Book Review: Flow to Learn

An important read for advancing the wellbeing of children and youth.

Flow to Learn: A 52-Week Parent’s Guide to Recognize and Support Your Child’s Flow State – the Optimal Condition for Learning

Flow To Learn front book cover

by Carmen Viktoria Gamper
Published in March 2020
342 pages

A question that often arises during discussions with parents is: “What do you want for your children?” A frequent response is: “I want them to be happy.” Generally, parents have in mind a deep rooted sense of wellbeing from which life can be embraced with enthusiasm and its challenges faced with strength and resilience.

Flow to Learn is a guide to preserving and cultivating this form of happiness. It addresses the questions: “Why aren’t more people happy?” and “When exactly are people happy?” We need only to look at school-age children for signs that people are unhappy. The rates of bullying, depression, mental illness, racism, hate crimes and suicides attest to this. From this evidence it can be concluded that teachers and school administrators, as well as parents would benefit from reading this book.

COVID is challenging us to rethink how our lives are unfolding, and some of the views once held as “the way things are,” are being replaced with visions of how things could, and need to be better. We need to recognize children as natural learners, biologically wired to learn what they need to know for the culture in which they live.  We need to serve as models of how to live as equals with young people in learning environments based on human rights and democratic principles. Flow to Learn helps us to understand what this means.

While teachers can serve as examples for parents of how to live democratically with children, parents can serve as examples for teachers. Unschooling School, a strong voice for public education, is encouraging parents to consider having their children designate themselves as “Free Learners”. One might ask: “What does a Free Learner look like?” The perfect answer is: “Experience Flow to Learn.”

Heather MacTaggart is the founder of Unschooling School and she used the term “responsible subversive” in the book she co-authored with John Abbott, titled Overschooled but Undereducated. Derry Hannam, author of Another Way is Possible – Becoming a Democratic Teacher in a State School, picked up on the term and in a short video he describes the kind of responsible subversive” that Free Learners need to encounter in their community schools. They are people who understand that to be happy, children need to have a meaningful say in matters that affect them, they need the freedom to find flow.
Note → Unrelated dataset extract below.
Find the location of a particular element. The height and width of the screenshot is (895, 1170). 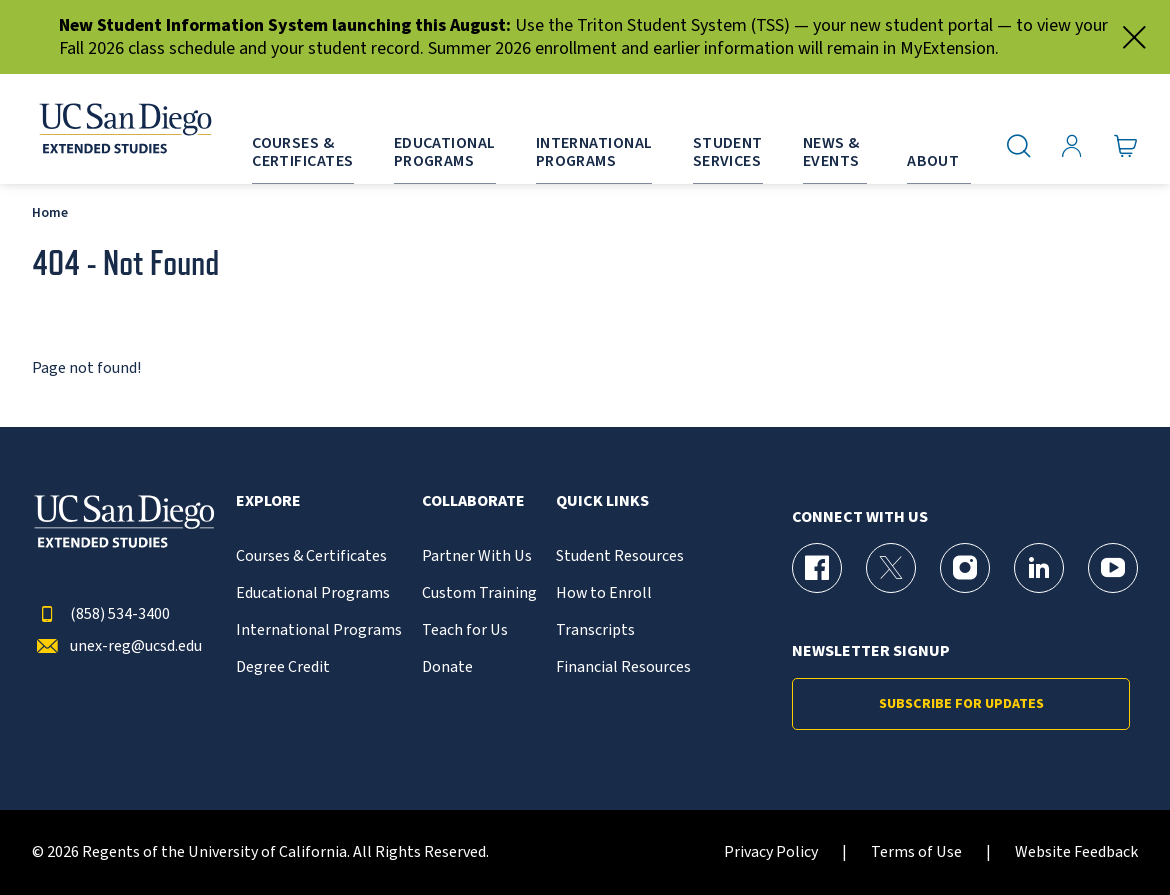 Privacy Policy is located at coordinates (771, 852).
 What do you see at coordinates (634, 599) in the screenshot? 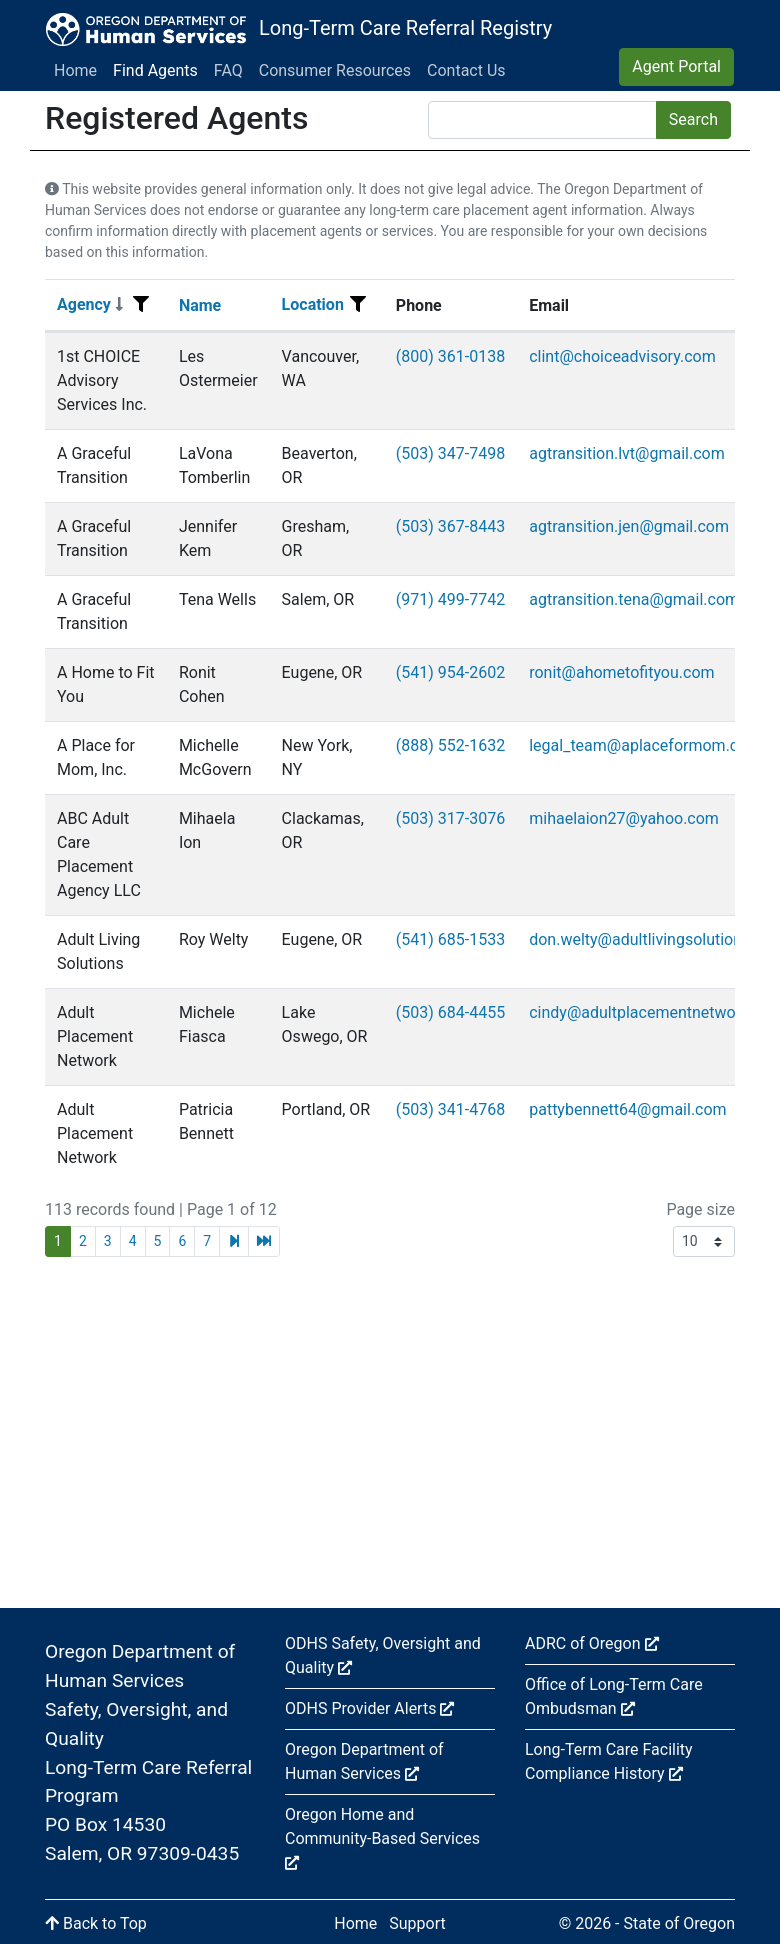 I see `agtransition.tena@gmail.com` at bounding box center [634, 599].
The transformation of public education requires change deep within ourselves and it takes time. Flow to Learn has been written with this in mind. It is not the type of book you read in a weekend and then put aside. It is a guide for working at changing ourselves over the course of a year. Instead of chapters, it is divided into 52 weeks. Each week is a short read presenting the theories of flow followed by a “Try this” section designed to help people develop the understanding and behaviours necessary to live with children in ways that foster their happiness. As we become better at establishing the relationships and environments recommended in Flow to Learn, we can expect to see far more children radiating a sense of wellbeing.